Alternatives and Variants
The 'Cap & Share' proposal on this website is equivalent to a similar proposal called 'Cap and Dividend', but applied globally. Cap & Share was developed by Feasta, an Irish-based think-tank; meanwhile, Cap & Dividend for the USA was proposed by Peter Barnes, and a similar idea called 'Kyoto 2' was proposed by Oliver Tickell.
All these are discussed below. But the important thing is to start capping carbon SERIOUSLY, and to get going SOON - the choice of which method we use is less important, as long as it does the job.
So look at the comparisons below as comparing tools. We need to pick a good tool for the job in hand, but let's not get sidetracked so much into debating the tools that we postpone starting the job beyond the point where it's too late.
Finally, a warning - this section is a bit technical and may be of interest mainly to 'policy wonks'!
Global and National plans
Cap & Share, like many of the ideas to be discussed below, can operate at a global or a national level. It is simpler to act globally, with a single global system (such as C&S), run by a single institution such as a Trust or an agency set up by the UN. However, some see this as politically unrealistic, given a world of nations anxious not to surrender any of their sovereignty. So an alternative global solution might consist of an international framework tying together national arrangements in each country. (This still requires a pooling of sovereignty, of course).
Two factors come into play when looking at national schemes.
Firstly there are technical adjustments. At a national level, the fossil fuels being introduced into the national economy include imports and well as the fossil fuels extracted from the ground. So fossil fuel suppliers would have to buy permits to cover the (carbon content of) not only the fuel they extract from the ground, but also the fuels they import. Conversely, fossil fuels extracted but then exported would be exempt.
The second factor is a need to tie national schemes together. Frameworks such as 'Contraction and Convergence' (see below) have been proposed for this. Essentially the big climate talks at Copenhagen and Paris are about negotiating such a framework. In the absence of such a framework we are left with national schemes producing national 'contributions' without any way of ensuring that these contributions add up to solving the problem.

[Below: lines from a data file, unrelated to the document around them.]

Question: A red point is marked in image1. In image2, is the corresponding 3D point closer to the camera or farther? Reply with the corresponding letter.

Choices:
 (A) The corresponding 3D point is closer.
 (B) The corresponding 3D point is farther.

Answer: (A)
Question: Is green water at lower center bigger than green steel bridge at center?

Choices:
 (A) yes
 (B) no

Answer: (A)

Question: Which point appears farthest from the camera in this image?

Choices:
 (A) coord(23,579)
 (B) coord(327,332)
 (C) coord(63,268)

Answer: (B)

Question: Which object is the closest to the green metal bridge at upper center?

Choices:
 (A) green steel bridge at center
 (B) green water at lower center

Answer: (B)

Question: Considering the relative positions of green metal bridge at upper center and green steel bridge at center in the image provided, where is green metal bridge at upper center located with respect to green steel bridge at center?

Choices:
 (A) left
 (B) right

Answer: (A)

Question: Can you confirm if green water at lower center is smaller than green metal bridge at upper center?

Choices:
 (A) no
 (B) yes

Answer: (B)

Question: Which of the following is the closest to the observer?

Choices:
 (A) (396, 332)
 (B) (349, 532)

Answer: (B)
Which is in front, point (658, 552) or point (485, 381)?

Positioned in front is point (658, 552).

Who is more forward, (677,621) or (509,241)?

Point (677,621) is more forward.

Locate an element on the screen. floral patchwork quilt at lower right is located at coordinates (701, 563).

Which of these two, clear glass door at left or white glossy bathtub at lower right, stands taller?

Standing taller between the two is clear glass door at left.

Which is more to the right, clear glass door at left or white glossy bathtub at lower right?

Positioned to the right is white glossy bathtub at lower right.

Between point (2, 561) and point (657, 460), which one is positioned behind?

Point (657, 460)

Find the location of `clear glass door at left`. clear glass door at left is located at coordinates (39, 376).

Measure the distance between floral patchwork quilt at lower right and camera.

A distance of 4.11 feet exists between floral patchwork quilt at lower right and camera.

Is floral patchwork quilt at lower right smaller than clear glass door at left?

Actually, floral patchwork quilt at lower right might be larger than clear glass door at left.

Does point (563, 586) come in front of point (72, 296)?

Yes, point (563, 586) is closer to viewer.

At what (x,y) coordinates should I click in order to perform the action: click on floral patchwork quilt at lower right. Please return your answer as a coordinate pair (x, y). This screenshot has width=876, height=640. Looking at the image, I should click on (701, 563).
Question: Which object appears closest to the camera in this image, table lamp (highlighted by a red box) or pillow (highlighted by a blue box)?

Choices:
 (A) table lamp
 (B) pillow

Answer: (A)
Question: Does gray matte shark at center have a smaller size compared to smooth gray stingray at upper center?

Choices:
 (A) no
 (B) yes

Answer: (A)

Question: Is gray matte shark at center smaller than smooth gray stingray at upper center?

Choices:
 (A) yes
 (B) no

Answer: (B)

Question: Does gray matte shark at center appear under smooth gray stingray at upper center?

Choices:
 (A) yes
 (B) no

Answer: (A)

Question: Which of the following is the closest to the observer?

The next few sections assume that we're looking at a national scheme for a single country - although much of the discussion would carry over to a global level.
Putting a tax on carbon is an obvious way of making carbon more expensive (establishing a 'carbon price'), and so reducing the amount of carbon in the economy, and hence the emissions of CO2. It has the advantage that all the tax systems are already in place.
One problem with taxes is that they are unpopular (although in theory tax revenues could be distributed back to the population as in 'Fee & Dividend' below). So governments will be reluctant to set carbon taxes at the high levels necessary to bring down emissions fast enough.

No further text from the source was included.